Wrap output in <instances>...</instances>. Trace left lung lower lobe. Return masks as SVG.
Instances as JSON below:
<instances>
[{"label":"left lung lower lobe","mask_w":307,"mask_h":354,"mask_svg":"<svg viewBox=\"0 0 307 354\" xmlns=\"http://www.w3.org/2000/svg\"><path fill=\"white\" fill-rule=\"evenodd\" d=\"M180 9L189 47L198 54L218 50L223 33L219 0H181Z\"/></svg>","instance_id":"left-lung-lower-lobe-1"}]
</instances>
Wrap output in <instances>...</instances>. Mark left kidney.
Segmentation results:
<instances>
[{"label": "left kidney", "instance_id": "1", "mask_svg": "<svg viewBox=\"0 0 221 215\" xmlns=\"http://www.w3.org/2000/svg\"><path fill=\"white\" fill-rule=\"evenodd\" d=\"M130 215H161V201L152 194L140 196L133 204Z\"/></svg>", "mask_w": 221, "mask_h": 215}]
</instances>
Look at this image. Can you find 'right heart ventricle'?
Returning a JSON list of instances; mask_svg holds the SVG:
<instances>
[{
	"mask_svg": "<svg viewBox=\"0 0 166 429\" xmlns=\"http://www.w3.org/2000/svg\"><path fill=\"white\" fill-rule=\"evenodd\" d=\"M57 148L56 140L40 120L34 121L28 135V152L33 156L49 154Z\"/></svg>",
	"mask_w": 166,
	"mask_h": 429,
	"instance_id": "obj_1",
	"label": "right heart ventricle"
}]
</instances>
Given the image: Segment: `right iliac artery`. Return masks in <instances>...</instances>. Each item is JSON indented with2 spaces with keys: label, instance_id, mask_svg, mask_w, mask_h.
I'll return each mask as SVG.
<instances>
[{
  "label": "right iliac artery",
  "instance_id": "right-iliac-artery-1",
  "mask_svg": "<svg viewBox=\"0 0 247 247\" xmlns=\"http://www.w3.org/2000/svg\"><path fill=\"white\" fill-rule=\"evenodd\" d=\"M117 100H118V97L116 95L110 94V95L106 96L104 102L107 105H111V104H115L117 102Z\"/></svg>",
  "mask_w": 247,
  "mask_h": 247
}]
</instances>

------------------------------------------------------------------------

- Your goal: Lines from the one containing "mask_svg, mask_w, mask_h." through the final line of the entries above are to be output exactly; omit all others.

- Task response:
Given the image: Segment: `right iliac artery`. Return masks in <instances>...</instances>. Each item is JSON indented with2 spaces with keys: label, instance_id, mask_svg, mask_w, mask_h.
I'll return each mask as SVG.
<instances>
[{
  "label": "right iliac artery",
  "instance_id": "right-iliac-artery-1",
  "mask_svg": "<svg viewBox=\"0 0 247 247\" xmlns=\"http://www.w3.org/2000/svg\"><path fill=\"white\" fill-rule=\"evenodd\" d=\"M117 100H118V97L116 95L110 94V95L106 96L104 102L107 105H111V104H115L117 102Z\"/></svg>",
  "mask_w": 247,
  "mask_h": 247
}]
</instances>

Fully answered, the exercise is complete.